Given information Start Marker

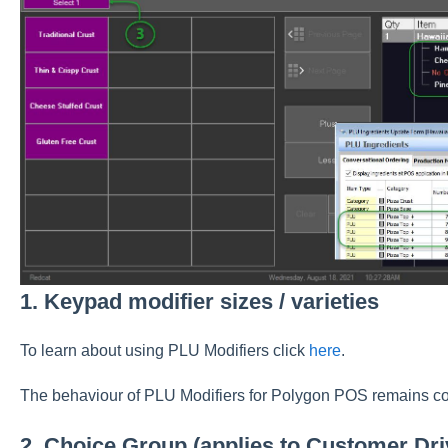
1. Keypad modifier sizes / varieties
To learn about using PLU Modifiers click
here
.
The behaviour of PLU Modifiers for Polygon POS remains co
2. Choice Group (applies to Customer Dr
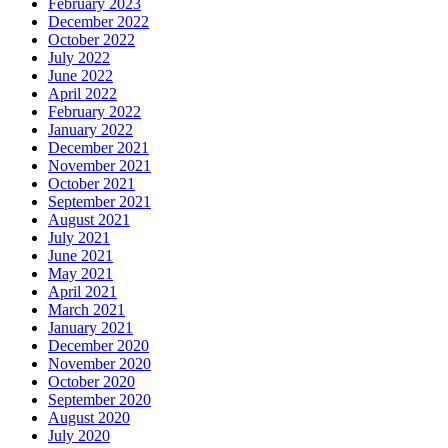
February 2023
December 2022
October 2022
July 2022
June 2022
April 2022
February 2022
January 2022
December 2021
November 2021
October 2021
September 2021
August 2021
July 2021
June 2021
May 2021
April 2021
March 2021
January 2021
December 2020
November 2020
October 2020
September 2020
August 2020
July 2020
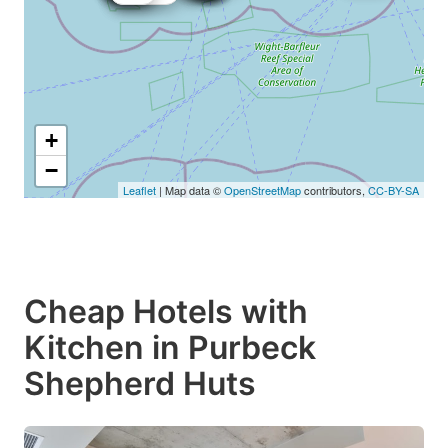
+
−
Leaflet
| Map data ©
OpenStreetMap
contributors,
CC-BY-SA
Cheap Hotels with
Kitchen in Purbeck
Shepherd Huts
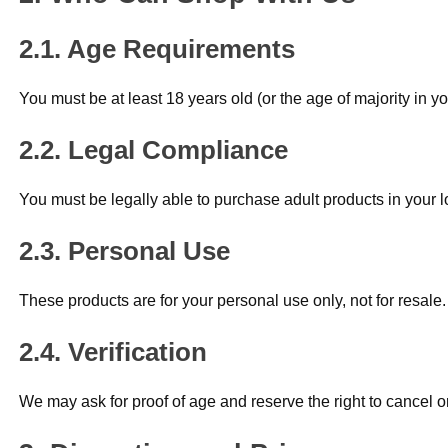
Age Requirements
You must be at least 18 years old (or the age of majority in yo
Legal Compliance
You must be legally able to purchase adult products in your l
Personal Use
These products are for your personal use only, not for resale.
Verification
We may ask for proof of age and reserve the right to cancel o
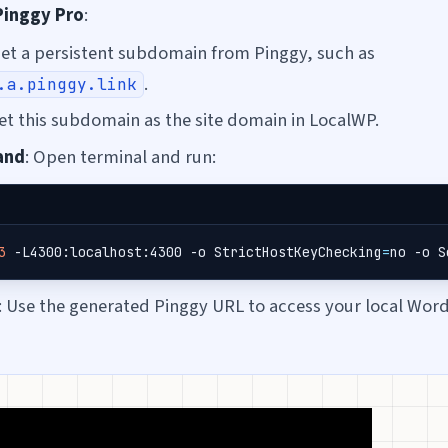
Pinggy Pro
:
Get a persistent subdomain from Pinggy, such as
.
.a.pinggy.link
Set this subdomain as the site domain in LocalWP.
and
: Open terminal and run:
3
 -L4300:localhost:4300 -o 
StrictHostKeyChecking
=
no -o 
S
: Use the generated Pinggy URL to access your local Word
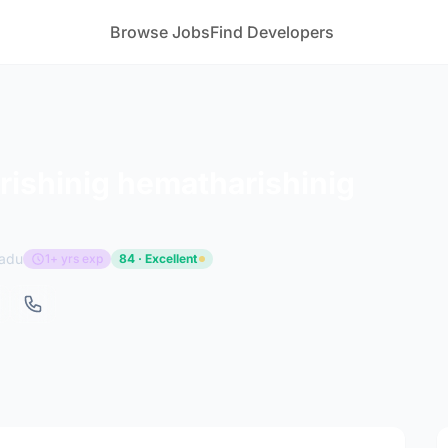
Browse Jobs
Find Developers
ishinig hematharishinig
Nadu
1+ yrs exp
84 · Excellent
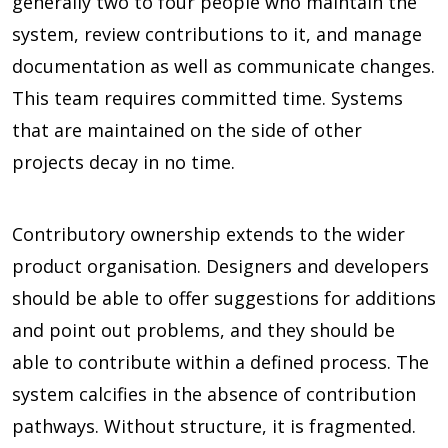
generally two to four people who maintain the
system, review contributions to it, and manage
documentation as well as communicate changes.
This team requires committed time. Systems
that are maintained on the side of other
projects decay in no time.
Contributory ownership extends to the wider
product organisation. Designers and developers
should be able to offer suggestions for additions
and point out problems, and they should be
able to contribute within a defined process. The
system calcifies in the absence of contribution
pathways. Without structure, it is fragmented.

Given information End Marker

▸ **Exercise objective**: Lines above with the string "subdomain" need to be found and copied.

▸ **Your response**:
Get a persistent subdomain from Pinggy, such as
Set this subdomain as the site domain in LocalWP.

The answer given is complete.